◆ WORK TASK
Restate the full listing word for word; images stay out of it.

◆ SOURCE DATA

#####

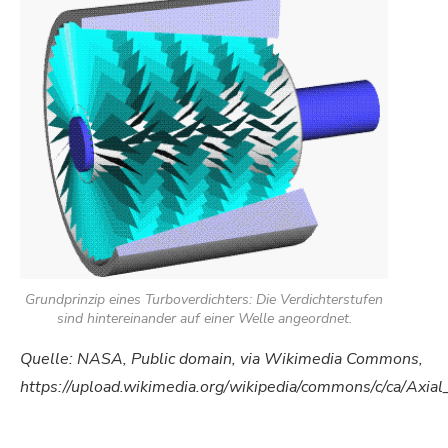
Grundprinzip eines Turboverdichters: Die Verdichterstufen
sind hintereinander auf einer Welle angeordnet.
Quelle: NASA, Public domain, via Wikimedia Commons,
https://upload.wikimedia.org/wikipedia/commons/c/ca/Axial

#####

◆ EXERCISE RESPONSE
Grundprinzip eines Turboverdichters: Die Verdichterstufen
sind hintereinander auf einer Welle angeordnet.
Quelle: NASA, Public domain, via Wikimedia Commons,
https://upload.wikimedia.org/wikipedia/commons/c/ca/Axial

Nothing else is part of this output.